というわけで、分解を兼ねた放電と、錆の清掃では、通電不可を直すことはできませんでした。
内部も完全ジャンクのPCでした。
ここまでで使った工具類
参考までに、使用した工具類を記載します。
竹製ピンセット

電子部品類に触れるときに大活躍
高儀(Takagi) GISUKE 竹ピンセット 150mm TZ-60

工具セット(トルクスドライバセット)

イーバリュー(E-Value) 精密ドライバーセット ビット30種+ハンドル+エクステンションバー入り 32点組 EPS-652

無水エタノール

無水エタノール 400ml

次は、電子部品の交換等で、復旧を試みます。
ショート or オープンしている素子の探索
マザーボードのどこかがショートかオープンになっているはずなので、損傷した素子の探索を開始します。
ショートしたコンデンサの探索
まずは、コンデンサのショートから探索します。
テスターの導通テストモードか抵抗値測定モードで、コンデンサの両極をあたっていきます。



マスキングテープやカプトンテープを貼って、ハンダこてでコンデンサを外しました。
カプトンテープは絶縁用途に使うものなので、使い方が間違っていました。
耐熱性&断熱性のあるテープがいいです。(以降、アルミテープに変えました。)
まん中の写真は、SMD用のジェル状フラックスです。(日本製の サンハヤト製です。)
上の写真の箇所は、導通反応があったコンデンサです。
ですが、コンデンサを外して電源を入れても何も変化はありませんでした。
いろいろなブログや動画を調べてみると、ICやCPU付近にあるコンデンサは、導通反応のあるものがあるので、これだと決めつけないよう注意するように とのことでした。
写真以外のコンデンサも導通テストをしましたが、ショート反応はありませんでした。
というわけで、コンデンサのショート探索は保留にして、
電源系ICの損傷が原因かもしれない..と視点を変えて、主要な電圧(19V 5V 3.3V)が出ているか確認することにしました。
併せて損傷したmosfetを探すことにしました。
損傷したICの探索

3P3R0と書かれたmosfetです。
安定化電源につないで、素子の電圧をあたっていくと、入力側は19.5Vなのに、出力側が0V近辺でした。
ジャンパー線で、ブリッジしたのが上の写真です。
これをやっても、導通不可は変わりませんでした。

写真ではわかりにくいですが、写真上のmosfetの脚も腐食していました。
というわけで、交換です。
交換しましたが、導通不可は変わりませんでした。
ドナーのマザーボードを入手できたので、電圧を比較しながら、不具合箇所を追跡します。

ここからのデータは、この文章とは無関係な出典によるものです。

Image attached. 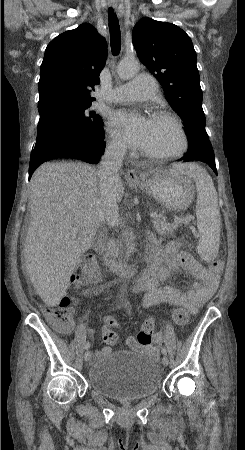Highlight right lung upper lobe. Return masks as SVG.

そうすると、写真中央の抵抗の部分のパターンが切れていたので、レジストを剥離して、新しい抵抗をはんだ付けしました。
上記のつづき…
mosfetをon-offするラインをたどると、各mosfetのon-offをコントロールするIC(intersil9538)も壊れていることがわかりました。
交換すると、5V,3.3Vがでるようになりました。 写真は近日中にUPします。
主要電圧が出るようになっても、なにかおかしいので、super-ioのICの各ピンの電圧をドナーと比較してみました。そうすると、出力電圧が異常なところがあったので、ドナーのICと入れ替えることにしました。
他にもあるかも..と思って、ほかのICの電圧をあたっていたところ、やってしまいました。トホホ。
ICの2本の脚をテスターでショートさせてしまい、ICが焼損していまいました。最悪..。
現在、焼損したICを取外して、焼けて剥がれたパターンを修復し、併せてICを中国から取り寄せしたところで、作業を長期中断してます。
作業を再開したら、状況をUPします。
ジャンク品の出品では、「不具合がうまく隠されている場合がある」ということを学びました。
目を皿のようにして出品文や写真を確認しても、気を付けようがないです。
目的がない限り、ジャンク品は落札しないほうがいいです。